---------- RECORD EXTRACTS ----------
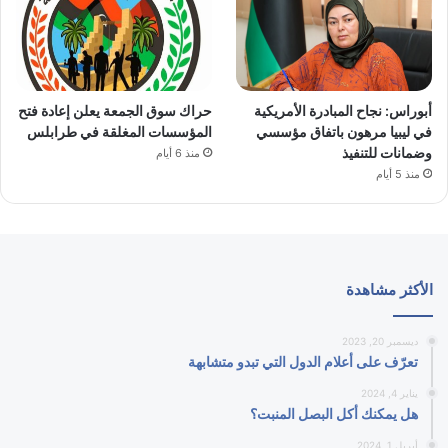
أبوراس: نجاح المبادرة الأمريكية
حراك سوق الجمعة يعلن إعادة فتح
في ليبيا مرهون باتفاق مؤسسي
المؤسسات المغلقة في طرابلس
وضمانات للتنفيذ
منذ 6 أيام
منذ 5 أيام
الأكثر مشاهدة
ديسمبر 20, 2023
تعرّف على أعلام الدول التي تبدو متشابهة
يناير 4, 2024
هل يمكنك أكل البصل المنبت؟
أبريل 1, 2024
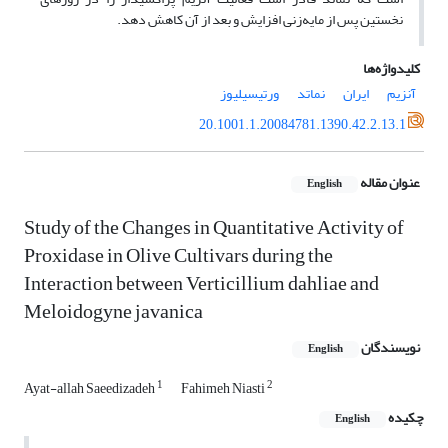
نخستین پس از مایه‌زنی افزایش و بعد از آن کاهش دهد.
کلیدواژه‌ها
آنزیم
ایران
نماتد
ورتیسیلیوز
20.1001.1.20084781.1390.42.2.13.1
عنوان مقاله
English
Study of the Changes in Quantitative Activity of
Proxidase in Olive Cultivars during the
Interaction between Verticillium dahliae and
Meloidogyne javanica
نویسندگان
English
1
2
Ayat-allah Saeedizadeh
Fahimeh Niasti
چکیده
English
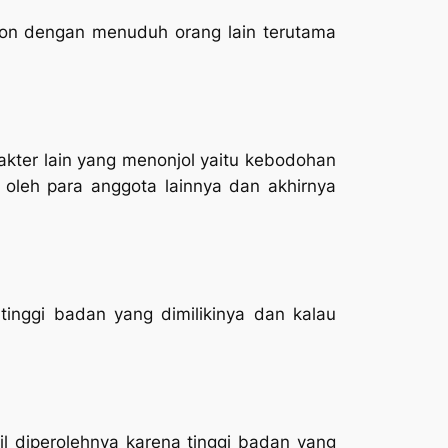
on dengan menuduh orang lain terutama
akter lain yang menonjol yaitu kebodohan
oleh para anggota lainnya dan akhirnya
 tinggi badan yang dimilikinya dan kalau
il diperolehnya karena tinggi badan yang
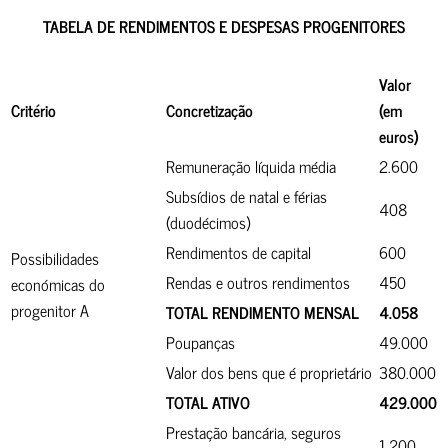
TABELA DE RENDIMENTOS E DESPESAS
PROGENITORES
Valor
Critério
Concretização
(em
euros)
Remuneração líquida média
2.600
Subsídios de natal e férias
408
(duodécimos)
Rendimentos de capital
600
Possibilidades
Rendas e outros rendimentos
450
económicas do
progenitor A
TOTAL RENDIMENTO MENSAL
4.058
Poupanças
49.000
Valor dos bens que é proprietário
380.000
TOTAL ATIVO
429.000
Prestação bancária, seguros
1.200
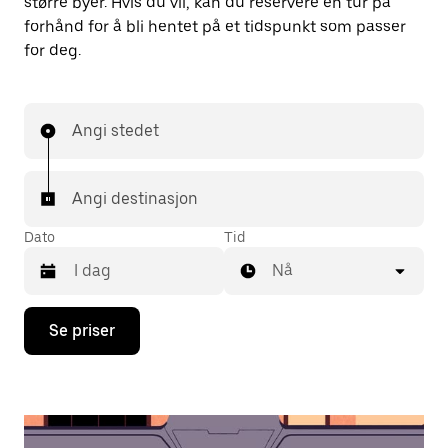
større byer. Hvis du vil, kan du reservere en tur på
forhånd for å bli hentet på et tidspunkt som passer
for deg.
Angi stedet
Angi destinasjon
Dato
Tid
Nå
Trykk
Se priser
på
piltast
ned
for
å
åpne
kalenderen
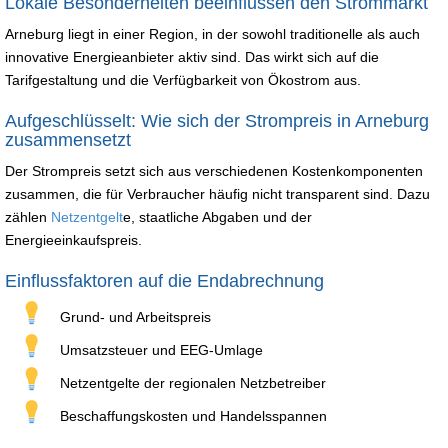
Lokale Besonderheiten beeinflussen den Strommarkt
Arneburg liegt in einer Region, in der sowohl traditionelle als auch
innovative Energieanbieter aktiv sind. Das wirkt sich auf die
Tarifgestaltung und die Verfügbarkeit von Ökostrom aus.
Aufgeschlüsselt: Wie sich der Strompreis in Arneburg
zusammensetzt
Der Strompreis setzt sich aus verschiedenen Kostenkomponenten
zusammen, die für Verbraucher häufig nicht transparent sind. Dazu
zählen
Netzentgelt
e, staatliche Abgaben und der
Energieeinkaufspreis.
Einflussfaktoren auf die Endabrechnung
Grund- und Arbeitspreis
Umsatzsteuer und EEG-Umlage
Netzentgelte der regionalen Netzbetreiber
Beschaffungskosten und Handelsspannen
----------
---------- RECORD EXTRACTS ----------
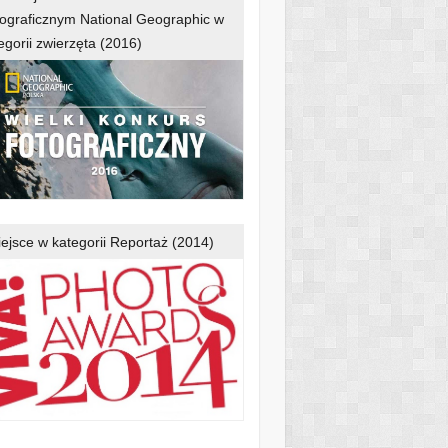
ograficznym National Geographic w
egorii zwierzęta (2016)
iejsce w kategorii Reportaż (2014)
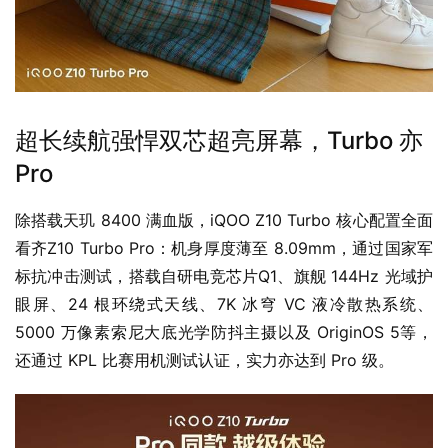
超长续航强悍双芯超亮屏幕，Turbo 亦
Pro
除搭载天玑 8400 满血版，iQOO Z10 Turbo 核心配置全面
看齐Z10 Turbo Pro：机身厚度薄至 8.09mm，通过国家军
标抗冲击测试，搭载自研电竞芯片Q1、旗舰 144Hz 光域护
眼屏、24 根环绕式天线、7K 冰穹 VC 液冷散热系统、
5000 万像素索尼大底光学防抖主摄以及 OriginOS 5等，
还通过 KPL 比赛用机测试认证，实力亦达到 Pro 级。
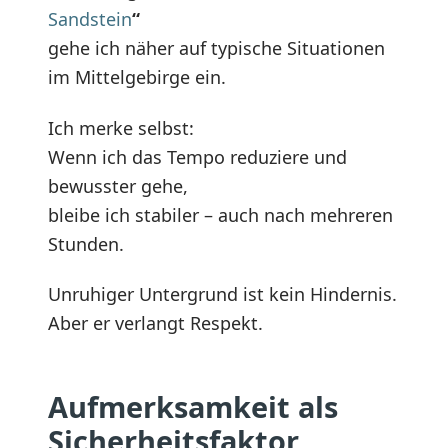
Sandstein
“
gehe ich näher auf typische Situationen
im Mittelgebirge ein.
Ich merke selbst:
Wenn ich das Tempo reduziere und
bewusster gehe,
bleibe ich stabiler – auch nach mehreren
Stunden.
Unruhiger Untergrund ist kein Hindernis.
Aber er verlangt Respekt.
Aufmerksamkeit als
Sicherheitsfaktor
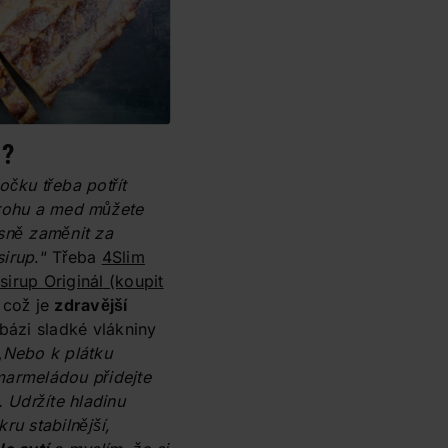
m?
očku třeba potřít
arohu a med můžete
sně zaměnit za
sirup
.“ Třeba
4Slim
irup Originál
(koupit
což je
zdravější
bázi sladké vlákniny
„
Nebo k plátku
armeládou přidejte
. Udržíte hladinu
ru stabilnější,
----------
[REQUIREMENT] Every line above that holds the string "tinggi" should be returned.

[TASK RESULT]
 tinggi badan yang dimilikinya dan kalau
il diperolehnya karena tinggi badan yang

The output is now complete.